Sebelumnya, koalisi masyarakat sipil mendesak pemerintah dan DPR segera merevisi UU ITE. Wakil Ketua Bidang Advokasi dan Jaringan Yayasan Lembaga Bantuan Hukum Indoneosia (YLBHI) Arif Maulana, menilai revisi 19/2016 amatlah penting sebagaimana pernyataan Presiden Joko Widodo beberapa waktu lalu menyebut revisi UU ITE penting dilakukan jika dianggap multitafsir dan rentan mengkriminalkan warga. Alih-alih merevisi UU 19/2016 pemerintah malah menerbitkan Surat Keputusan Bersama (SKB) 3 Menteri Tahun 2021 tentang Pedoman Implementasi Pasal Tertentu dalam UU 19/2016.

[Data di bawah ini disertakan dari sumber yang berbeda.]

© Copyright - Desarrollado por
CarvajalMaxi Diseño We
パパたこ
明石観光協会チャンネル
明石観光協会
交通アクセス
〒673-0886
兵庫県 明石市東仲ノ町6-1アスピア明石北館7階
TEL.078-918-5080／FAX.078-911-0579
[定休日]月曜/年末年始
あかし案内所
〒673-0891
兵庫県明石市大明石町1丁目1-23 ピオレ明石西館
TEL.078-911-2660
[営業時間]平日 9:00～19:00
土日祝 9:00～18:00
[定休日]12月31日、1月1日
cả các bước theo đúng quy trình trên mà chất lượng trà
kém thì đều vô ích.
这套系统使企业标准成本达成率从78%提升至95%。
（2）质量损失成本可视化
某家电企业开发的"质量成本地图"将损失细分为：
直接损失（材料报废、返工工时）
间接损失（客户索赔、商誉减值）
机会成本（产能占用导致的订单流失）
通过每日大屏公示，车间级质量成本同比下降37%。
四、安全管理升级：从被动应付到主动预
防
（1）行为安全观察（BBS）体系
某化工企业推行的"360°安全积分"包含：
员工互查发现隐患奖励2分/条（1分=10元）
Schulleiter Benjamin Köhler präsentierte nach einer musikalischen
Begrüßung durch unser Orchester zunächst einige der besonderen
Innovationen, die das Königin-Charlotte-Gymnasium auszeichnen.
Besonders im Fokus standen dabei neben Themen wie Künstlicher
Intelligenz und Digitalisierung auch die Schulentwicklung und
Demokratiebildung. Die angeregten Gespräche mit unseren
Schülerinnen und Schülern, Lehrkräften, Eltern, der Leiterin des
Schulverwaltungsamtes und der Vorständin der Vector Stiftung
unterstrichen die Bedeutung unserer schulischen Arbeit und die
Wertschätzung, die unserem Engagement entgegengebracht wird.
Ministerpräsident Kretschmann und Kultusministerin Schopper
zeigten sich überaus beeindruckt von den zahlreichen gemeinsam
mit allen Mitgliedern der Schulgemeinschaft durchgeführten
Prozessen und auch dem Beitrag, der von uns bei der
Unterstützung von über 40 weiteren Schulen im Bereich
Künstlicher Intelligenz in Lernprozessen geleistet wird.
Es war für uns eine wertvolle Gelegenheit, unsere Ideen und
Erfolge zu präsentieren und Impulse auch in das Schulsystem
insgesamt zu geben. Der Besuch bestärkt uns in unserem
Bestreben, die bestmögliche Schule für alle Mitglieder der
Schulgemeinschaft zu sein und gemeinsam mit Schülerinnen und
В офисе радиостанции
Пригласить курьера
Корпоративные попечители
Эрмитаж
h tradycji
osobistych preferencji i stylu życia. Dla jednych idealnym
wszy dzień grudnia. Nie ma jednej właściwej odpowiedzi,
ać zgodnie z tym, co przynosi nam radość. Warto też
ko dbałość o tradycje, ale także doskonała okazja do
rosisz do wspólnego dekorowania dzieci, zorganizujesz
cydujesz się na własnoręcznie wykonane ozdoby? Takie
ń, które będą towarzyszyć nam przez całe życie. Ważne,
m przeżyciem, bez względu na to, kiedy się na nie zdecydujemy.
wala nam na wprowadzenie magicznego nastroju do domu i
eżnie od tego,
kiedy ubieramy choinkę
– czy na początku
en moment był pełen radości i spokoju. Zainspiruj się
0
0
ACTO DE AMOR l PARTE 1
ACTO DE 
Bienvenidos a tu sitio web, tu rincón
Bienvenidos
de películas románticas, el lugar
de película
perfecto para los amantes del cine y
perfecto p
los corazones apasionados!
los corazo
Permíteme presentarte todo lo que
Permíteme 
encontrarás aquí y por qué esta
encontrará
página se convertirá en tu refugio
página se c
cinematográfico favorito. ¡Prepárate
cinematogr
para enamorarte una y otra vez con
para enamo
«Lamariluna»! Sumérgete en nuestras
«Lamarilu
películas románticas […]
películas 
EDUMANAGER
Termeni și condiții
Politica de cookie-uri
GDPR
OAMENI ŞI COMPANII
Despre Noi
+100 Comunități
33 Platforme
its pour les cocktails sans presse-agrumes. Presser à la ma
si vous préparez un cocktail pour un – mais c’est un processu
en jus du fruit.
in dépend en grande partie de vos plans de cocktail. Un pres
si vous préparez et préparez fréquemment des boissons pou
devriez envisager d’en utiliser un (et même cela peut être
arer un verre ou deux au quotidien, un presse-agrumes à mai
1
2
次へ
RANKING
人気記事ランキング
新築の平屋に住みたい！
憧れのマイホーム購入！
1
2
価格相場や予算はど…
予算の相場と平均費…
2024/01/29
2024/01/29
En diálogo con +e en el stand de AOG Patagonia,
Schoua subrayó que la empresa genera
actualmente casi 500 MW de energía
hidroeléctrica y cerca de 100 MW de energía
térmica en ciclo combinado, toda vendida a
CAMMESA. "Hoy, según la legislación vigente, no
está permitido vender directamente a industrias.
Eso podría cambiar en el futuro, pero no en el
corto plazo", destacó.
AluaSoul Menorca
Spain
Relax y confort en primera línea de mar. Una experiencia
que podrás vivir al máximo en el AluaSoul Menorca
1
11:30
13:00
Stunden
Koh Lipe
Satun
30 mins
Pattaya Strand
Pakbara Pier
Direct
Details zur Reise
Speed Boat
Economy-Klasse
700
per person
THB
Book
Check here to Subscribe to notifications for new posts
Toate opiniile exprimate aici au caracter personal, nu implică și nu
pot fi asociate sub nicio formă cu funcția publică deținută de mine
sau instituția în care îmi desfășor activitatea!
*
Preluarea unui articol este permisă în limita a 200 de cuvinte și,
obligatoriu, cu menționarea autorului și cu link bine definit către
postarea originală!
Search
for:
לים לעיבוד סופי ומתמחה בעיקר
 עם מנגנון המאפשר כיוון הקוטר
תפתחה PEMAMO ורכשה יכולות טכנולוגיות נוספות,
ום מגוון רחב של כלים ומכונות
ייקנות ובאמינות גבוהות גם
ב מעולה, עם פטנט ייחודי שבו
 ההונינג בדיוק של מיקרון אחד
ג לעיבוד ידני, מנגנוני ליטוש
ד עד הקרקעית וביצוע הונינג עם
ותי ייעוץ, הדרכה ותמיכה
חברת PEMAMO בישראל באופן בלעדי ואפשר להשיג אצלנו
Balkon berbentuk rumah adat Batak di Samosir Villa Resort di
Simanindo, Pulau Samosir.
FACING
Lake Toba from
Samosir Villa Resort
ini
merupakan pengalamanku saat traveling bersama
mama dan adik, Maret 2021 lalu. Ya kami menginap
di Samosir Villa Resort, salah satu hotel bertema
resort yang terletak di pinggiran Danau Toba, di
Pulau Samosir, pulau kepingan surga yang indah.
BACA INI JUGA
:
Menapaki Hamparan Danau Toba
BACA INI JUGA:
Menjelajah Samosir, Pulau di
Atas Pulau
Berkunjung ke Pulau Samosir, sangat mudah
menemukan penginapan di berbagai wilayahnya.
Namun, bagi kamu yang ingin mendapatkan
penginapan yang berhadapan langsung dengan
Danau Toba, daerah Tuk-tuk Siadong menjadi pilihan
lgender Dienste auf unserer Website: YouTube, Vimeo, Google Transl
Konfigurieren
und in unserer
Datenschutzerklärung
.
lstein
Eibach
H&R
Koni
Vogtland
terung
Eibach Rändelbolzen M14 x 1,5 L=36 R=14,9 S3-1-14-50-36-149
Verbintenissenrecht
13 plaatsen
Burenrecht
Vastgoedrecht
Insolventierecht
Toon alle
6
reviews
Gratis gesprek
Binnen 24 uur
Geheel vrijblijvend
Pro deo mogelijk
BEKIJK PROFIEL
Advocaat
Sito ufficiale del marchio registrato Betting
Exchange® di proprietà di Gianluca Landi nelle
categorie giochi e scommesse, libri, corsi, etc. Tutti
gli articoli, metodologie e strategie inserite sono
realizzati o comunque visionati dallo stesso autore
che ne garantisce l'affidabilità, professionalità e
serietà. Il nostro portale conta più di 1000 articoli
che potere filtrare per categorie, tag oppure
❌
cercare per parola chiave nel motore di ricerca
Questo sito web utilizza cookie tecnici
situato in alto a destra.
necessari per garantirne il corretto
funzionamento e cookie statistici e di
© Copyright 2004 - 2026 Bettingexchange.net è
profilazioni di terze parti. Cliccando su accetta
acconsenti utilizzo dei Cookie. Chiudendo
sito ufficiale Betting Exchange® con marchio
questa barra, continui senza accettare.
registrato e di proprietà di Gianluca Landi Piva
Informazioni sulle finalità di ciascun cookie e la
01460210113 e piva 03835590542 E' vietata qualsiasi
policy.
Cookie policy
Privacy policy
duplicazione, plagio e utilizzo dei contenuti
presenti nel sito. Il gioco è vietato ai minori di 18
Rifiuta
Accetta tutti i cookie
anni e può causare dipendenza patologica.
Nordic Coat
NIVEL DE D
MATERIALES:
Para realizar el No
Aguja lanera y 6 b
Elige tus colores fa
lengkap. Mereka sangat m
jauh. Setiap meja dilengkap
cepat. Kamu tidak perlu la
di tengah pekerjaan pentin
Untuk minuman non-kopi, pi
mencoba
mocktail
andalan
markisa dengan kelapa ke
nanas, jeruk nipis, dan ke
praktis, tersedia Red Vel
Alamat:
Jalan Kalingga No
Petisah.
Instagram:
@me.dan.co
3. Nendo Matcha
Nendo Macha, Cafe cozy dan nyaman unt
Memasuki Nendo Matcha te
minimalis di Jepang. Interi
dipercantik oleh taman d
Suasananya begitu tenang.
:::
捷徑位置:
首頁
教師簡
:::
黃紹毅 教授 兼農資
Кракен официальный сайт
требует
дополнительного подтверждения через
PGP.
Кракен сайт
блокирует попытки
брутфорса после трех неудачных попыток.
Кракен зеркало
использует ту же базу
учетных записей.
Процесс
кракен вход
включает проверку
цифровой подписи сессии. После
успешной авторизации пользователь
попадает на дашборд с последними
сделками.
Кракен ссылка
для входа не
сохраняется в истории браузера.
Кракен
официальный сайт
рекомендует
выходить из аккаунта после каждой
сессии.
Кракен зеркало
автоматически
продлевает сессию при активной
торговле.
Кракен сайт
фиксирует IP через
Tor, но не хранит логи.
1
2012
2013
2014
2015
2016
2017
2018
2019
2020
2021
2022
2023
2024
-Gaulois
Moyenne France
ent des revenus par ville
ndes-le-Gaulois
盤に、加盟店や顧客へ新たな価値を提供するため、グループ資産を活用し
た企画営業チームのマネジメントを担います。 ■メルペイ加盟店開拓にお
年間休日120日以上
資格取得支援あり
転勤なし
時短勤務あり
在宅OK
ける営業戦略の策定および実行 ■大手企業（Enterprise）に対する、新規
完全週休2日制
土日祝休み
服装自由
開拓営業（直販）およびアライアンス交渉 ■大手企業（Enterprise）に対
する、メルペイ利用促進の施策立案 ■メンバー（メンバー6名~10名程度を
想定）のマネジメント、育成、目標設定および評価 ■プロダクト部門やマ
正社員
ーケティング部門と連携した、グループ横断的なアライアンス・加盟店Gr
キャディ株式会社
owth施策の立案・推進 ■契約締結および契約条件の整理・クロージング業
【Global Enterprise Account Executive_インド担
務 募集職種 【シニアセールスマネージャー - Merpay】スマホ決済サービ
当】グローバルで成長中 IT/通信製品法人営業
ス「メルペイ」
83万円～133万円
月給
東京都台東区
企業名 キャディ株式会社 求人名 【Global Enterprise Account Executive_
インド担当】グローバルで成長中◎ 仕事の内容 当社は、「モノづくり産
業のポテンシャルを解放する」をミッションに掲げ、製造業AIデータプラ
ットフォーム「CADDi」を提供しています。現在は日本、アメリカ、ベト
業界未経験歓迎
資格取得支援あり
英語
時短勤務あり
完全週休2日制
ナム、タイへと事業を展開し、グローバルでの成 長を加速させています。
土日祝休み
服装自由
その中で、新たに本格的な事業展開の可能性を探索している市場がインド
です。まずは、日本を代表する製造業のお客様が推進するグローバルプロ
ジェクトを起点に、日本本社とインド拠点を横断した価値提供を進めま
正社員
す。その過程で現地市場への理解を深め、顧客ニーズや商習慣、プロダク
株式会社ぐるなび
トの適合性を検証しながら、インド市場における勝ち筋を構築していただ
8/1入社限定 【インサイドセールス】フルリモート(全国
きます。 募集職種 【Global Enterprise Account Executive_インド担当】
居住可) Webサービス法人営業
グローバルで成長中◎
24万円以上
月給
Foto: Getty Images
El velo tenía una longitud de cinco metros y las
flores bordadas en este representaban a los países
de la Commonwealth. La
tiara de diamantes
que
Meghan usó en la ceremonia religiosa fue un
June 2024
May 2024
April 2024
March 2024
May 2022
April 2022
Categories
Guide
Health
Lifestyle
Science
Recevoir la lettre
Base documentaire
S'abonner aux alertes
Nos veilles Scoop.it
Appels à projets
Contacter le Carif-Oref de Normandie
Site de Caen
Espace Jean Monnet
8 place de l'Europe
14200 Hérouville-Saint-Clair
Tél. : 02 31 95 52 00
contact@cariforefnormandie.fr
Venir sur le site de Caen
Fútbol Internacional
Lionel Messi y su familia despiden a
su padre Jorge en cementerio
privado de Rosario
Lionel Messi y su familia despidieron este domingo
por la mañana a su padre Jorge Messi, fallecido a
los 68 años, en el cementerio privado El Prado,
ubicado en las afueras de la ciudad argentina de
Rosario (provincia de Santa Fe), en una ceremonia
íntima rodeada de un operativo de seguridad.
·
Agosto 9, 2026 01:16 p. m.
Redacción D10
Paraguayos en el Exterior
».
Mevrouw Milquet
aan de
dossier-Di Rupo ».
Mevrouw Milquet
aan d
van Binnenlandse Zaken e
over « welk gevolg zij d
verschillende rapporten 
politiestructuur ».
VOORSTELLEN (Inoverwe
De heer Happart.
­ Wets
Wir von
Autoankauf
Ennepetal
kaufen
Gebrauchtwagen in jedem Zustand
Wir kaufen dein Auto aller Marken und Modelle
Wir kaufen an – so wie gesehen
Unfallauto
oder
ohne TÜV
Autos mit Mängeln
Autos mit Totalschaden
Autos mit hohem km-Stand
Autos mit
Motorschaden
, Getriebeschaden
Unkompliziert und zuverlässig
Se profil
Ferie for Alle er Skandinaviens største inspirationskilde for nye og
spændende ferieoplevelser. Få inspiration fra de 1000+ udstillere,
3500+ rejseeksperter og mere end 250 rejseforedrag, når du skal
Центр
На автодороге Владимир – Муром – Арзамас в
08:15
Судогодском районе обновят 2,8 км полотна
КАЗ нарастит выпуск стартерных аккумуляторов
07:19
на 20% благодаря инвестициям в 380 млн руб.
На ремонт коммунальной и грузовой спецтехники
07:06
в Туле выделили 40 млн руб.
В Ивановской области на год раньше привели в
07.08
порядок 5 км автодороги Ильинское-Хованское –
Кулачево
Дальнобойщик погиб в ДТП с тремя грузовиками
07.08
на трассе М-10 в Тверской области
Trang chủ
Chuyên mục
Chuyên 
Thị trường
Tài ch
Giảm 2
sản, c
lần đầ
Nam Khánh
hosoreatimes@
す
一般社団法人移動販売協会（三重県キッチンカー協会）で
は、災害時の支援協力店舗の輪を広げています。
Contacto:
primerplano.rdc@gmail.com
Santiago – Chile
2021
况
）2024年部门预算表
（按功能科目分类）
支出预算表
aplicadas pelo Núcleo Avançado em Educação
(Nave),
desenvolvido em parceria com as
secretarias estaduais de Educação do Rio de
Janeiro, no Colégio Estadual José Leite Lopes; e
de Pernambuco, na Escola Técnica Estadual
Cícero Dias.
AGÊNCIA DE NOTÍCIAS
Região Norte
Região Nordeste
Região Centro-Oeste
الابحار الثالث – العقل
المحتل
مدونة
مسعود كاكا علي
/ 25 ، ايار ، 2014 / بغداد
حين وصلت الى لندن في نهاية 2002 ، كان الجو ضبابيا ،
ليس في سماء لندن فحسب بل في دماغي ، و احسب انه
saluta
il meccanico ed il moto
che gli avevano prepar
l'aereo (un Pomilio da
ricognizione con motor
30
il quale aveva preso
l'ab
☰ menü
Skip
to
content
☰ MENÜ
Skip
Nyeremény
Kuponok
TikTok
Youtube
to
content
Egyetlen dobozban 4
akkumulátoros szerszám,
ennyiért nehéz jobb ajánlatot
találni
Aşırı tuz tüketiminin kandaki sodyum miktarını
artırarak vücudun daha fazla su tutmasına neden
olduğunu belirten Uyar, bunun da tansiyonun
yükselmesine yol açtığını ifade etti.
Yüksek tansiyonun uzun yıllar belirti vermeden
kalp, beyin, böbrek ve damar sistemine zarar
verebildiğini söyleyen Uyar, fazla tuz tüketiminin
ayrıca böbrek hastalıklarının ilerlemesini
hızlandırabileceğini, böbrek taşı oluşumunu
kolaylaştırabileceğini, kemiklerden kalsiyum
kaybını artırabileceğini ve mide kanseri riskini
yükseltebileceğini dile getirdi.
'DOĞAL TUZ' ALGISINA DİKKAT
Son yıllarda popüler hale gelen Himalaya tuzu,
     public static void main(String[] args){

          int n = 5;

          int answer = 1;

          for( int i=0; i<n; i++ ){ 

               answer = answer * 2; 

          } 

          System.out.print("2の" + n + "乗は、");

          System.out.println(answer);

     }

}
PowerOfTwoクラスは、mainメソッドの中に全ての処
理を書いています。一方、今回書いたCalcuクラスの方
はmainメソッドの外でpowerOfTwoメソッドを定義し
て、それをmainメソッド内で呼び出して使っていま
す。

Tapi setelah SKB itu terbit, koalisi mencatat jumlah masyarakat yang dikriminalisasi menggunakan UU ITE masih terjadi. Melansir data Safenet, Arif mencatat dari 84 kasus pemidanaan terhadap masyarakat sipil 64 kasus diantaranya menggunakan UU 19/2016. Sementara data Amnesty International mencatat, ada 332 orang dituduh melanggar pasal dalam UU 19/2016 yang multitafsir.
“Semua kasus kriminalisasi itu terjadi justru setelah SKB terbit,” katanya dalam konferensi pers, Senin (13/03/2023) kemarin.
Ditambah indeks demokrasi di Indonesia setiap tahun terus turun, di mana salah satu indikatornya adalah kebebasan sipil. Ukurannya bagaimana masyarakat bebas berpendapat, dan berekspresi termasuk melayangkan kritik terhadap pemerintahan. Indeks demokrasi yang semakin terpuruk itu tak hanya terjadi di ranah luring tapi juga daring. Dia menilai, UU 19/2016 menjadi salah satu regulasi yang mengancam demokrasi dan hak asasi manusia (HAM).
“Oleh karena itu sudah tidak bisa ditawar lagi, UU ITE harus segera dibenahi,” imbuhnya.